## ASSIGNMENT
Restate word for word every entry that appears below, skipping its pictures.

Dataset items:
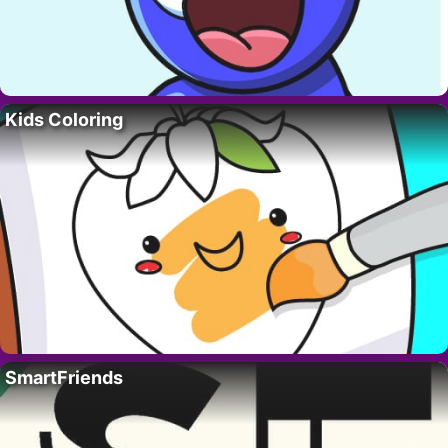
Kids Coloring
SmartFriends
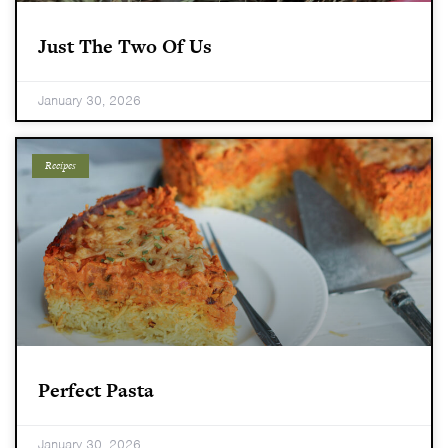
Just The Two Of Us
January 30, 2026
Recipes
Perfect Pasta
January 30, 2026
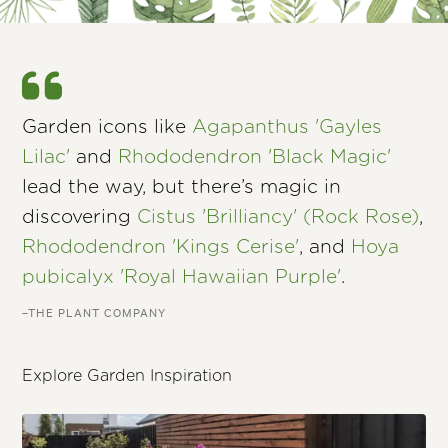
Garden icons like
Agapanthus 'Gayles
Lilac'
and
Rhododendron 'Black Magic'
lead the way, but there’s magic in
discovering
Cistus 'Brilliancy' (Rock Rose)
,
Rhododendron 'Kings Cerise'
, and
Hoya
pubicalyx 'Royal Hawaiian Purple'
.
–THE PLANT COMPANY
Explore Garden Inspiration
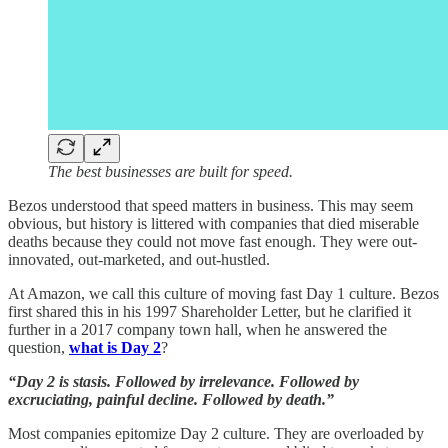
The best businesses are built for speed.
Bezos understood that speed matters in business. This may seem
obvious, but history is littered with companies that died miserable
deaths because they could not move fast enough. They were out-
innovated, out-marketed, and out-hustled.
At Amazon, we call this culture of moving fast Day 1 culture. Bezos
first shared this in his 1997 Shareholder Letter, but he clarified it
further in a 2017 company town hall, when he answered the
question,
what is Day 2
?
“Day 2 is stasis. Followed by irrelevance. Followed by
excruciating, painful decline. Followed by death.”
Most companies epitomize Day 2 culture. They are overloaded by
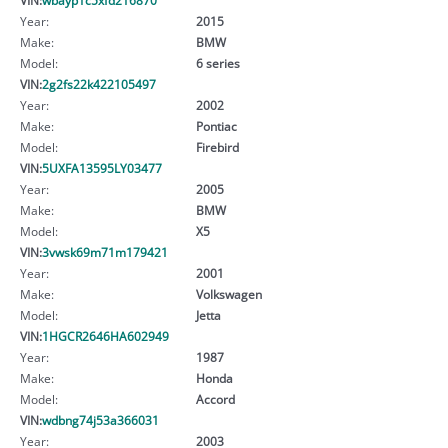
Year:
2015
Make:
BMW
Model:
6 series
VIN:
2g2fs22k422105497
Year:
2002
Make:
Pontiac
Model:
Firebird
VIN:
5UXFA13595LY03477
Year:
2005
Make:
BMW
Model:
X5
VIN:
3vwsk69m71m179421
Year:
2001
Make:
Volkswagen
Model:
Jetta
VIN:
1HGCR2646HA602949
Year:
1987
Make:
Honda
Model:
Accord
VIN:
wdbng74j53a366031
Year:
2003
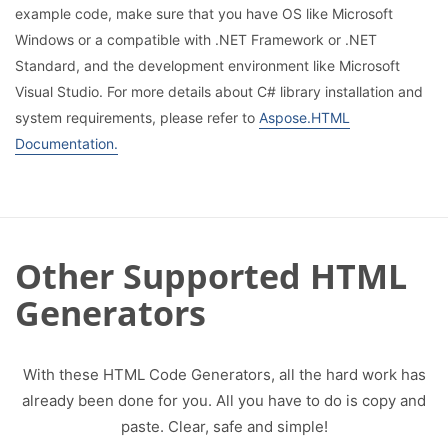
example code, make sure that you have OS like Microsoft
Windows or a compatible with .NET Framework or .NET
Standard, and the development environment like Microsoft
Visual Studio. For more details about C# library installation and
system requirements, please refer to
Aspose.HTML
Documentation.
Other Supported HTML
Generators
With these HTML Code Generators, all the hard work has
already been done for you. All you have to do is copy and
paste. Clear, safe and simple!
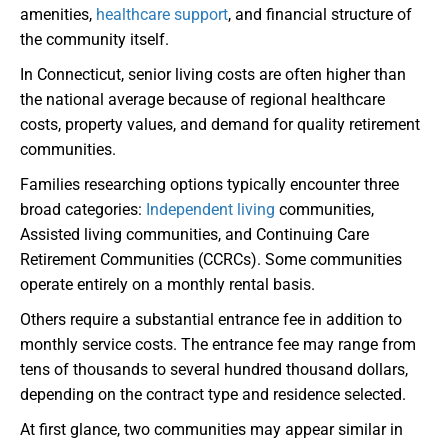
amenities,
healthcare support
, and financial structure of
the community itself.
In Connecticut, senior living costs are often higher than
the national average because of regional healthcare
costs, property values, and demand for quality retirement
communities.
Families researching options typically encounter three
broad categories:
Independent living
communities,
Assisted living communities, and Continuing Care
Retirement Communities (CCRCs). Some communities
operate entirely on a monthly rental basis.
Others require a substantial entrance fee in addition to
monthly service costs. The entrance fee may range from
tens of thousands to several hundred thousand dollars,
depending on the contract type and residence selected.
At first glance, two communities may appear similar in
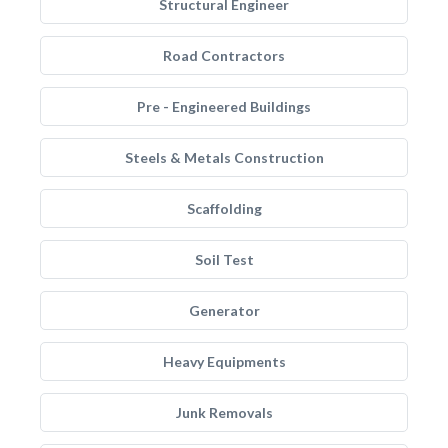
Structural Engineer
Road Contractors
Pre - Engineered Buildings
Steels & Metals Construction
Scaffolding
Soil Test
Generator
Heavy Equipments
Junk Removals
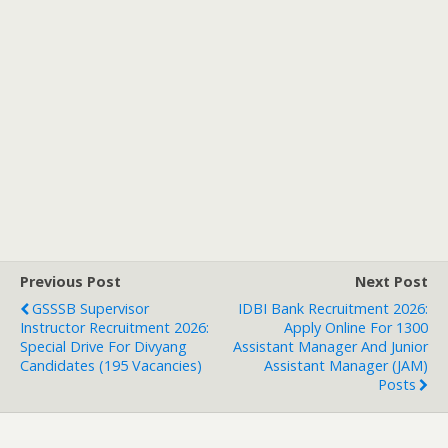
Previous Post
Next Post
GSSSB Supervisor
IDBI Bank Recruitment 2026:
Instructor Recruitment 2026:
Apply Online For 1300
Special Drive For Divyang
Assistant Manager And Junior
Candidates (195 Vacancies)
Assistant Manager (JAM)
Posts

## REPLY
Kids Coloring
SmartFriends
Just The Two Of Us
January 30, 2026
Recipes
Perfect Pasta
January 30, 2026
Garden icons like
Agapanthus 'Gayles
Lilac'
and
Rhododendron 'Black Magic'
lead the way, but there’s magic in
discovering
Cistus 'Brilliancy' (Rock Rose)
,
Rhododendron 'Kings Cerise'
, and
Hoya
pubicalyx 'Royal Hawaiian Purple'
.
–THE PLANT COMPANY
Explore Garden Inspiration
The best businesses are built for speed.
Bezos understood that speed matters in business. This may seem
obvious, but history is littered with companies that died miserable
deaths because they could not move fast enough. They were out-
innovated, out-marketed, and out-hustled.
At Amazon, we call this culture of moving fast Day 1 culture. Bezos
first shared this in his 1997 Shareholder Letter, but he clarified it
further in a 2017 company town hall, when he answered the
question,
what is Day 2
?
“Day 2 is stasis. Followed by irrelevance. Followed by
excruciating, painful decline. Followed by death.”
Most companies epitomize Day 2 culture. They are overloaded by
Year:
2015
Make:
BMW
Model:
6 series
VIN:
2g2fs22k422105497
Year:
2002
Make:
Pontiac
Model:
Firebird
VIN:
5UXFA13595LY03477
Year:
2005
Make:
BMW
Model:
X5
VIN:
3vwsk69m71m179421
Year:
2001
Make:
Volkswagen
Model:
Jetta
VIN:
1HGCR2646HA602949
Year:
1987
Make:
Honda
Model:
Accord
VIN:
wdbng74j53a366031
Year:
2003
example code, make sure that you have OS like Microsoft
Windows or a compatible with .NET Framework or .NET
Standard, and the development environment like Microsoft
Visual Studio. For more details about C# library installation and
system requirements, please refer to
Aspose.HTML
Documentation.
Other Supported HTML
Generators
With these HTML Code Generators, all the hard work has
already been done for you. All you have to do is copy and
paste. Clear, safe and simple!
amenities,
healthcare support
, and financial structure of
the community itself.
In Connecticut, senior living costs are often higher than
the national average because of regional healthcare
costs, property values, and demand for quality retirement
communities.
Families researching options typically encounter three
broad categories:
Independent living
communities,
Assisted living communities, and Continuing Care
Retirement Communities (CCRCs). Some communities
operate entirely on a monthly rental basis.
Others require a substantial entrance fee in addition to
monthly service costs. The entrance fee may range from
tens of thousands to several hundred thousand dollars,
depending on the contract type and residence selected.
At first glance, two communities may appear similar in
Structural Engineer
Road Contractors
Pre - Engineered Buildings
Steels & Metals Construction
Scaffolding
Soil Test
Generator
Heavy Equipments
Junk Removals
Previous Post
Next Post
GSSSB Supervisor
IDBI Bank Recruitment 2026:
Instructor Recruitment 2026:
Apply Online For 1300
Special Drive For Divyang
Assistant Manager And Junior
Candidates (195 Vacancies)
Assistant Manager (JAM)
Posts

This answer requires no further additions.